Il va s’imposer peu à peu comme l’homme fort de l’Est libyen, prenant la tête de l’offensive contre les forces islamistes et djihadistes – y compris Daech – qui tiennent notamment la grande ville de Bengazhi, d’où ses forces sortent victorieuses, fin 2017. Pour ses admirateurs, il prend la figure de «libérateur» tandis que ses détracteurs dénoncent l’avènement d’une dictature militaire. En 2018, l’ANL a avancé vers le centre du pays, de telle sorte qu’elle contrôle désormais tout le croissant pétrolier, mais aussi vers le sud et l’ouest, Haftar négociant avec certaines tribus pour étendre son autorité.
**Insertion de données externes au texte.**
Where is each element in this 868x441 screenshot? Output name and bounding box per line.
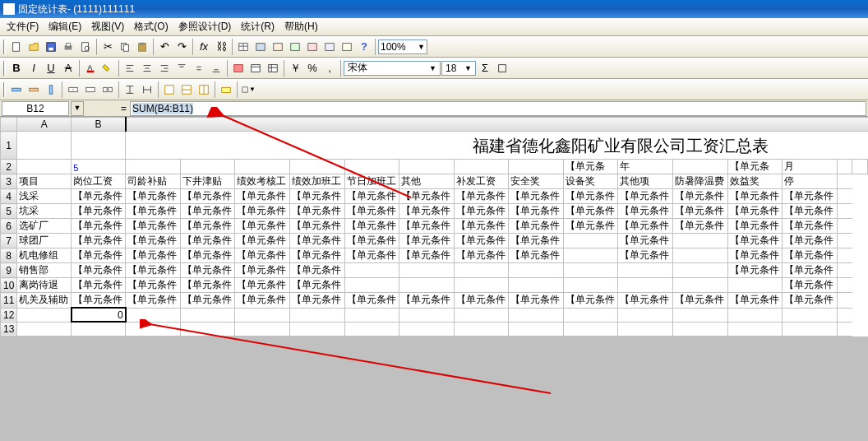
cell-reference[interactable]: B12 bbox=[2, 101, 69, 116]
cell[interactable] bbox=[837, 263, 852, 278]
cell[interactable]: 【单元条件 bbox=[72, 293, 126, 309]
cell[interactable]: 【单元条 bbox=[563, 160, 618, 174]
cell[interactable]: 【单元条件 bbox=[289, 278, 344, 293]
cell[interactable] bbox=[837, 322, 852, 336]
cell[interactable] bbox=[17, 160, 72, 174]
italic-button[interactable]: I bbox=[25, 60, 42, 77]
delete-row-icon[interactable] bbox=[25, 81, 42, 98]
cell[interactable]: 【单元条件 bbox=[235, 278, 290, 293]
cell[interactable]: 【单元条件 bbox=[618, 248, 673, 263]
cell[interactable] bbox=[618, 278, 673, 293]
formula-input[interactable]: SUM(B4:B11) bbox=[130, 101, 866, 116]
align-right-icon[interactable] bbox=[156, 60, 173, 77]
font-name-combo[interactable]: 宋体▼ bbox=[344, 61, 441, 76]
cell[interactable] bbox=[344, 263, 399, 278]
cell[interactable]: 【单元条件 bbox=[126, 189, 181, 204]
cell[interactable]: 【单元条件 bbox=[727, 248, 783, 263]
cell[interactable]: 【单元条件 bbox=[727, 219, 783, 234]
cell[interactable]: 【单元条件 bbox=[344, 293, 399, 309]
cell[interactable]: 【单元条件 bbox=[344, 234, 399, 248]
cell[interactable]: 【单元条件 bbox=[399, 293, 455, 309]
cell[interactable]: 【单元条件 bbox=[399, 189, 455, 204]
cell[interactable]: 【单元条件 bbox=[783, 278, 838, 293]
cell[interactable]: 【单元条件 bbox=[180, 204, 235, 219]
cell[interactable]: 【单元条件 bbox=[454, 204, 509, 219]
cell[interactable]: 【单元条件 bbox=[673, 219, 728, 234]
cell[interactable]: 【单元条 bbox=[727, 160, 783, 174]
row-header[interactable]: 6 bbox=[1, 219, 17, 234]
menu-file[interactable]: 文件(F) bbox=[2, 18, 44, 35]
row-header[interactable]: 9 bbox=[1, 263, 17, 278]
cell[interactable]: 【单元条件 bbox=[509, 248, 564, 263]
cell[interactable]: 【单元条件 bbox=[509, 219, 564, 234]
cell[interactable] bbox=[727, 322, 783, 336]
cell[interactable] bbox=[454, 308, 509, 322]
cell[interactable] bbox=[509, 322, 564, 336]
cell[interactable] bbox=[837, 160, 852, 174]
help-icon[interactable]: ? bbox=[356, 39, 372, 55]
cut-icon[interactable]: ✂ bbox=[99, 39, 116, 55]
freeze-icon[interactable] bbox=[265, 60, 281, 77]
table7-icon[interactable] bbox=[339, 39, 355, 55]
underline-button[interactable]: U bbox=[43, 60, 59, 77]
cell[interactable]: 【单元条件 bbox=[399, 204, 455, 219]
cellfmt-icon[interactable] bbox=[247, 60, 264, 77]
cell[interactable]: 停 bbox=[783, 174, 838, 189]
row-header[interactable]: 7 bbox=[1, 234, 17, 248]
menu-format[interactable]: 格式(O) bbox=[129, 18, 173, 35]
valign-mid-icon[interactable] bbox=[191, 60, 207, 77]
cell[interactable]: 【单元条件 bbox=[673, 293, 728, 309]
cell[interactable] bbox=[618, 263, 673, 278]
cell[interactable]: 其他项 bbox=[618, 174, 673, 189]
row-header[interactable]: 1 bbox=[1, 132, 17, 160]
cell[interactable]: 【单元条件 bbox=[509, 189, 564, 204]
cell[interactable]: 【单元条件 bbox=[727, 189, 783, 204]
cell[interactable]: 【单元条件 bbox=[126, 278, 181, 293]
cell[interactable] bbox=[837, 204, 852, 219]
cell[interactable]: 【单元条件 bbox=[289, 248, 344, 263]
cell[interactable] bbox=[180, 308, 235, 322]
cell[interactable] bbox=[837, 248, 852, 263]
cellref-dropdown[interactable]: ▼ bbox=[71, 101, 84, 116]
cell[interactable]: 【单元条件 bbox=[126, 204, 181, 219]
percent-icon[interactable]: % bbox=[304, 60, 321, 77]
merge1-icon[interactable] bbox=[65, 81, 81, 98]
cell[interactable]: 【单元条件 bbox=[72, 234, 126, 248]
row-header[interactable]: 5 bbox=[1, 204, 17, 219]
cell[interactable]: 安全奖 bbox=[509, 174, 564, 189]
cell[interactable]: 【单元条件 bbox=[180, 278, 235, 293]
align-center-icon[interactable] bbox=[139, 60, 155, 77]
table5-icon[interactable] bbox=[304, 39, 321, 55]
split-icon[interactable] bbox=[99, 81, 116, 98]
open-icon[interactable] bbox=[25, 39, 42, 55]
rowh-icon[interactable] bbox=[122, 81, 138, 98]
cell[interactable]: 【单元条件 bbox=[126, 248, 181, 263]
grid3-icon[interactable] bbox=[196, 81, 212, 98]
cell[interactable]: 【单元条件 bbox=[235, 248, 290, 263]
cell[interactable] bbox=[563, 263, 618, 278]
cell[interactable]: 浅采 bbox=[17, 189, 72, 204]
cell[interactable] bbox=[673, 278, 728, 293]
cell[interactable]: 【单元条件 bbox=[454, 189, 509, 204]
cell[interactable]: 【单元条件 bbox=[289, 263, 344, 278]
cell[interactable]: 下井津贴 bbox=[180, 174, 235, 189]
border-icon[interactable] bbox=[494, 60, 510, 77]
cell[interactable]: 坑采 bbox=[17, 204, 72, 219]
row-header[interactable]: 4 bbox=[1, 189, 17, 204]
cell[interactable]: 【单元条件 bbox=[126, 263, 181, 278]
cell[interactable] bbox=[509, 278, 564, 293]
text-color-icon[interactable]: A bbox=[82, 60, 99, 77]
cell[interactable]: 【单元条件 bbox=[235, 263, 290, 278]
cell[interactable]: 岗位工资 bbox=[72, 174, 126, 189]
cell[interactable]: 5 bbox=[72, 160, 126, 174]
cell[interactable]: 【单元条件 bbox=[180, 234, 235, 248]
cell[interactable]: 【单元条件 bbox=[126, 219, 181, 234]
cell[interactable]: 【单元条件 bbox=[618, 189, 673, 204]
cell[interactable] bbox=[852, 160, 868, 174]
cell[interactable]: 【单元条件 bbox=[72, 263, 126, 278]
font-size-combo[interactable]: 18▼ bbox=[441, 61, 476, 76]
save-icon[interactable] bbox=[43, 39, 59, 55]
cell[interactable] bbox=[783, 322, 838, 336]
table1-icon[interactable] bbox=[235, 39, 252, 55]
zoom-combo[interactable]: 100%▼ bbox=[378, 39, 427, 54]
Ainsi, contrôle-t-il la quasi-intégralité de la frontière avec l’Algérie et même une partie de la frontière avec la Tunisie.
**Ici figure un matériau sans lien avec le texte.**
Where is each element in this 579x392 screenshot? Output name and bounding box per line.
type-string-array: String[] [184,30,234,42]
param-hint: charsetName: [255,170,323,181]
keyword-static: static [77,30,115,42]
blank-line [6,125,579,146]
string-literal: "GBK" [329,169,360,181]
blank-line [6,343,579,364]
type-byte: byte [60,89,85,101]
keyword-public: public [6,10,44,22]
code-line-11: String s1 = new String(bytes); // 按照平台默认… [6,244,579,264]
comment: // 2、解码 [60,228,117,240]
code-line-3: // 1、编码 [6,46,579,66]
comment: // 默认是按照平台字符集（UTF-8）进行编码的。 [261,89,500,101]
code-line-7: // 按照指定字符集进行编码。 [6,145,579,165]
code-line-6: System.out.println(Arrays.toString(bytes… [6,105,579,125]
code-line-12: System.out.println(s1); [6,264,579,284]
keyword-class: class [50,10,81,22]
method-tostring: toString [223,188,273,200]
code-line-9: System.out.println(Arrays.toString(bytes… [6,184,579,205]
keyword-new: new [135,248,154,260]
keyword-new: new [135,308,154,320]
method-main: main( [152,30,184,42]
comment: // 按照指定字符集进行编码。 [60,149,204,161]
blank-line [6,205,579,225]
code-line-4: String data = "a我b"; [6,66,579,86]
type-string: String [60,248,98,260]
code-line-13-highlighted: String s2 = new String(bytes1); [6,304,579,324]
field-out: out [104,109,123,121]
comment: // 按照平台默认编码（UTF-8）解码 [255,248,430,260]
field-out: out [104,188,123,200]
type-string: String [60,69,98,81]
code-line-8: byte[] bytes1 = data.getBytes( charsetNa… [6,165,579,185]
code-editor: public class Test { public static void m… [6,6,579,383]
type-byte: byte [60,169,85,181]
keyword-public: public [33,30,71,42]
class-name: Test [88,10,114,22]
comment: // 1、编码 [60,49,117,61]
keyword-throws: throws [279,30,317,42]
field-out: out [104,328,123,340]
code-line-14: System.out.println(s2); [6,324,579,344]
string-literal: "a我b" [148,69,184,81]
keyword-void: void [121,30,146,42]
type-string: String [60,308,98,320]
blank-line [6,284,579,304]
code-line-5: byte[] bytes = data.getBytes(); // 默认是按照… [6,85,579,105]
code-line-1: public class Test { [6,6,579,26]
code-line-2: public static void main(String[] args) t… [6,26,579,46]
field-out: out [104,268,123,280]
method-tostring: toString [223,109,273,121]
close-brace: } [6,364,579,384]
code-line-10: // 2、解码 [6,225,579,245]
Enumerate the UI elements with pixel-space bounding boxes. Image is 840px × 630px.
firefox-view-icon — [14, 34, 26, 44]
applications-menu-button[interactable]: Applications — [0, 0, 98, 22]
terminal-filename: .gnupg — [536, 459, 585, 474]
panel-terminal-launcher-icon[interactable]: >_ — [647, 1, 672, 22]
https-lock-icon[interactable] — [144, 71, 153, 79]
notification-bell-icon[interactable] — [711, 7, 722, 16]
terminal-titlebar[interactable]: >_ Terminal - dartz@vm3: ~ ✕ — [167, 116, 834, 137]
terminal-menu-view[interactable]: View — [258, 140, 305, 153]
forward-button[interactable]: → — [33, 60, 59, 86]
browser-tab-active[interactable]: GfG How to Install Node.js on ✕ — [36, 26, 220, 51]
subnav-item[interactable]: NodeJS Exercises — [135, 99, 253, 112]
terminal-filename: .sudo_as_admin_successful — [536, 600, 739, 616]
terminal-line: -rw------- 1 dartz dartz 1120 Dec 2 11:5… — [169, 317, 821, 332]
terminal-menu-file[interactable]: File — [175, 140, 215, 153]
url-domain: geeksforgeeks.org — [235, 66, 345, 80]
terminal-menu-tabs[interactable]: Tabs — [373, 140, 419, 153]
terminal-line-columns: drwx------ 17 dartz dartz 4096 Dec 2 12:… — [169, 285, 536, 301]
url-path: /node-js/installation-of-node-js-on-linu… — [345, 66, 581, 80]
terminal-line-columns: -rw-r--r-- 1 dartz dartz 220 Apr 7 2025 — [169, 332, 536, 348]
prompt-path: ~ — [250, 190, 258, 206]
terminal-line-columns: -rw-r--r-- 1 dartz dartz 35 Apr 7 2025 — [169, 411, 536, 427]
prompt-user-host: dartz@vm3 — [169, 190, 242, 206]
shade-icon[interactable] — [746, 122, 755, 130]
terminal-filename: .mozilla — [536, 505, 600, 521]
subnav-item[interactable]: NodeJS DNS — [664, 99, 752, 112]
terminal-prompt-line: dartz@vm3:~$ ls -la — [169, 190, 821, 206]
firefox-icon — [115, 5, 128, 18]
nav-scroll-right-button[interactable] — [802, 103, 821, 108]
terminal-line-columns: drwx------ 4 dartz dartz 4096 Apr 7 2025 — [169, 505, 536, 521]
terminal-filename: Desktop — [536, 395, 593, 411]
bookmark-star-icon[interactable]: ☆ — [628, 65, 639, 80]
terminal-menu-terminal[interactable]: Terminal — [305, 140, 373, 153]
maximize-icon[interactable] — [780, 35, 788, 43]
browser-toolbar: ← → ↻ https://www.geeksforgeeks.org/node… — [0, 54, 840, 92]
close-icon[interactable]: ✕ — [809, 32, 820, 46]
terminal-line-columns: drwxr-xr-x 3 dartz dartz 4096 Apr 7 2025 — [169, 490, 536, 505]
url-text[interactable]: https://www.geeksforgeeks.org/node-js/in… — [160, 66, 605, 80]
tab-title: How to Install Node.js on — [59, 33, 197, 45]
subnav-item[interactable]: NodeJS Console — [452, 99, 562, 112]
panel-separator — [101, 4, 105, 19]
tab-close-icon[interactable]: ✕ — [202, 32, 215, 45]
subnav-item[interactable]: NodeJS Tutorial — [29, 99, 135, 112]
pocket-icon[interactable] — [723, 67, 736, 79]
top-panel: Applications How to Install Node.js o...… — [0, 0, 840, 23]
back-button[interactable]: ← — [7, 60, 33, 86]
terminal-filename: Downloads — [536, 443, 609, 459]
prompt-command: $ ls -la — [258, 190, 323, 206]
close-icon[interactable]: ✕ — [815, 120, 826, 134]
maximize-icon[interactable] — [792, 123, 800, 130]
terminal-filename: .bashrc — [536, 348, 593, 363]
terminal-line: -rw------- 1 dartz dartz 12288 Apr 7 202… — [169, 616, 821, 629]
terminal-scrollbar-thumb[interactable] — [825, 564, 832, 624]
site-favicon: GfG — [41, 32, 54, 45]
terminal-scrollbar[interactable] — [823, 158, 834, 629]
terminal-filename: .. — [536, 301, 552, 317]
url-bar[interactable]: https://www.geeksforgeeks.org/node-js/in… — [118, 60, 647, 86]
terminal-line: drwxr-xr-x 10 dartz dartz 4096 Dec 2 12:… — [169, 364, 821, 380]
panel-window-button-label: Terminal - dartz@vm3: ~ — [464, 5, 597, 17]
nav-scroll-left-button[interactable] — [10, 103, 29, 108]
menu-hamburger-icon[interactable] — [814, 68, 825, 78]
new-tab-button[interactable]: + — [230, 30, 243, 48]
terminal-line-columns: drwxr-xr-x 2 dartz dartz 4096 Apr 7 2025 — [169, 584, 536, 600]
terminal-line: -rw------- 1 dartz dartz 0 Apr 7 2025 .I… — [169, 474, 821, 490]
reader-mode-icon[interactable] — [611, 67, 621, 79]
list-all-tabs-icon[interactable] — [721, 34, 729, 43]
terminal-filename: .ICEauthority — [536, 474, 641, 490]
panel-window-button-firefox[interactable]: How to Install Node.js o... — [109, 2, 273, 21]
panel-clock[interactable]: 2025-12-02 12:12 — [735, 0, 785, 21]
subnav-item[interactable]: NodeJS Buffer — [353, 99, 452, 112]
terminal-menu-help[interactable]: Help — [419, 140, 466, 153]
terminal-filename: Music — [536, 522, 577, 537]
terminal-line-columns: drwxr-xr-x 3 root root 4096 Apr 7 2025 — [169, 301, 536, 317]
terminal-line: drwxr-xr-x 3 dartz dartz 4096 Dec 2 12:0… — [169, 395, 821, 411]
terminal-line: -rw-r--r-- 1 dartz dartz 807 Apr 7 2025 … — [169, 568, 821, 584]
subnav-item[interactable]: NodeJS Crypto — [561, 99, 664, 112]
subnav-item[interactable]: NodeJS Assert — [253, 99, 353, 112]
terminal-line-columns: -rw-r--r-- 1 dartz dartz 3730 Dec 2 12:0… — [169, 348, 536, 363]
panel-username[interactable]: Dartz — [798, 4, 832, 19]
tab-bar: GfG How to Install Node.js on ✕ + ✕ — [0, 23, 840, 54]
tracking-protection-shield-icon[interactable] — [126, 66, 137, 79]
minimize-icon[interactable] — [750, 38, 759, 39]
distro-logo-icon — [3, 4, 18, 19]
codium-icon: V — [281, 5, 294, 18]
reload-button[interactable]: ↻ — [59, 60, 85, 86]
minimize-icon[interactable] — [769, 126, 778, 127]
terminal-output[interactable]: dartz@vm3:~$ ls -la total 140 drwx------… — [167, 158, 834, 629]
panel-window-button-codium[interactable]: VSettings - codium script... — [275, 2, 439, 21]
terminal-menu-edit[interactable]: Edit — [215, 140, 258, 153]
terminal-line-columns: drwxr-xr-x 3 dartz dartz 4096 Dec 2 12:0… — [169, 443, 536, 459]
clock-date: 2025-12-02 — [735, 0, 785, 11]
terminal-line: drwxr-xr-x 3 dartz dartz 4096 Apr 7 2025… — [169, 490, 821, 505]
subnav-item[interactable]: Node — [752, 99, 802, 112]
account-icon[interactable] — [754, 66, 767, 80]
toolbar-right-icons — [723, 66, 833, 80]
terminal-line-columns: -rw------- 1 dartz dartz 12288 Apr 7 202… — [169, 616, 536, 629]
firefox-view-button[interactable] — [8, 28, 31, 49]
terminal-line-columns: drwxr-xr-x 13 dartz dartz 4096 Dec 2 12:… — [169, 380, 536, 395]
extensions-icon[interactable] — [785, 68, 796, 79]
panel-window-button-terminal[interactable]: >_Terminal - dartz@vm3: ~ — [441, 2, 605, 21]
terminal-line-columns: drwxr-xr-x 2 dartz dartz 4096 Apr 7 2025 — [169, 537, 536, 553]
● Puissants soutiens internationaux
L’homme fort de la Cyrénaïque s’est appuyé pour réussir son retour sur des alliés. Dans la région, les trois principaux sont l’Égypte, les Émirats arabes unis et surtout l’Arabie Saoudite, alors, qu’inversement, la Turquie et le Qatar appuient le «gouvernement d’union nationale». Par ailleurs, Haftar peut compter sur l’appui de la Russie, même si Moscou tâche aussi d’entretenir des relations équilibrées avec toutes les parties. Reste que le maréchal Haftar a été reçu en août 2017 à Moscou, signe d’un soutien manifeste pour un militaire qui occupe officiellement aucune position politique. Le 27 mars 2019, c’est cette fois-ci auprès du roi Salman à Riyad que le dignitaire libyen a été reçu. Là encore, un signe, quelques jours avant le lancement de son offensive vers Tripoli.
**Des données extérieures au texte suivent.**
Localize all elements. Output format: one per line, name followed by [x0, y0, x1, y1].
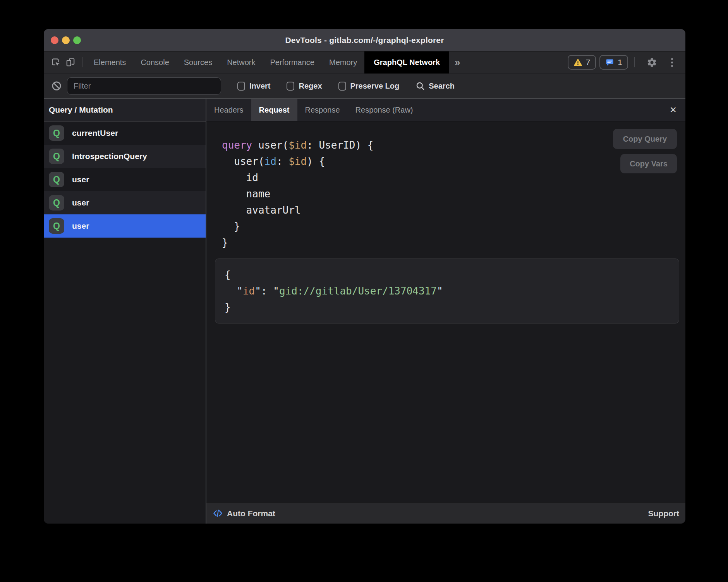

Quant aux pays occidentaux, ils ont, à des degrés divers, été obligés de tenir compte du rapport de force en faveur du maréchal libyen, à commencer par Paris, que l’Italie, plus proche de Tripoli de ce point de vue, accuse régulièrement de soutenir Khalifa Haftar. C’est dans le cadre de la lutte contre le terrorisme que la France a envoyé en Libye des forces spéciales aux côtés de l’ANL, notamment lors de la bataille de Benghazi. C’est aussi à Paris qu’en juillet 2017, l’Élysée a organisé une rencontre entre Haftar et Sarraj pour faire avancer le processus de réconciliation, jusqu’ici sans succès. Tentant de démentir toute idée d’un soutien au maréchal libyen, l’ambassadeur de France à Tripoli a tweeté cette semaine: «La France soutient le gouvernement d’union nationale et n’était pas informée de l’opération de Khalifa Haftar».
● Santé fragile
Un dernier élément concerne sa santé. Début avril 2018, le maréchal de 75 ans a été hospitalisé plusieurs semaines à Paris. Selon des médias libyens, il aurait été victime d’une attaque cérébrale ou cardiaque. Sur les réseaux sociaux, de nombreuses rumeurs ont circulé concernant son éventuelle mort, mais aussi sa future succession à la tête de l’Armée nationale libyenne.